For Fall 2007, where one of the major trends is ‘the strong woman,’ references to the armed forces was seen in almost all categories of clothing, from apparel to accessories.

Burberry Prorsum Fall 2007
Burberry Prorsum Fall 2007

DSquared Fall 2007
DSquared Fall 2007

From Burberry’s ‘knightly maidens’ to Alessandro Dell’Acqua’s ‘bulletproof vests’, including DSquared2’s ‘Thunderdome warriors,’ humankind’s history of war was documented on the runway.

This trend was also seen in the accessories. Pollini’s belts are reminiscent of the Old West’s sheriff’s belts with its little insertions that store bullets. Barbara Bui’s boots are reworking of army boots. And the most profound KM*Rii’s ‘grenade purse complete with a pin and handle.

So, where did fashion’s fascination with war come from? Where did it start? How did it start?

Long before there were fashion designers, long before there even was fashion, there were already warriors. When humankind evolved from a tribal society to nations, the warriors became organized into an army, first to protect and later to expand territory.

Whether it was a ‘tribe’ or a ‘nation’, the warriors were on a class of its own. Organized and highly disciplined, most innovations on clothing came from the warrior class out of necessity. In short, body armor, shields and visors were developed to protect the warrior.

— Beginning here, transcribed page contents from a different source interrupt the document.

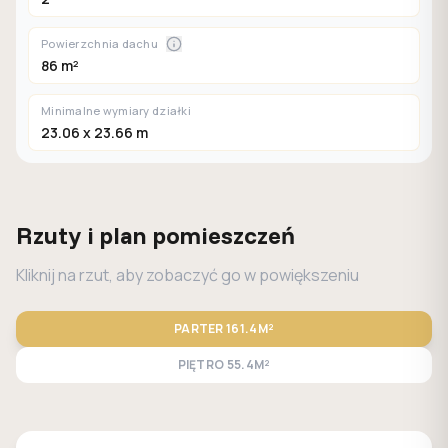
Powierzchnia dachu
86 m²
Minimalne wymiary działki
23.06 x 23.66 m
Rzuty i plan pomieszczeń
Kliknij na rzut, aby zobaczyć go w powiększeniu
PARTER
161.4M²
PIĘTRO
55.4M²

This idea of protection was even mentioned in Greek mythology; the most famous is the story of Achilles in the Iliad, wherein Thetis, Achilles’ mother dipped him in the River Styx to make him immortal and invulnerable.

Achilles might be a mythological character, but he is considered one of the greatest warriors of all time. And, when it comes to real people recorded in history, the story of Alexander The Great still titillates our imagination although he had been dead for over 1000 years.

Fashion designers, like most people learned the same world history that was taught to the general populace. From the classics of literature to modern history, including today’s headline (sad as it is), war and the military occupies a big part of humankind’s civilization.

So, the answer to the three questions: (1) where did fashion’s fascination with war come from? (2) Where did it start? (3) How did it start?, is one and the same. It is in the human DNA.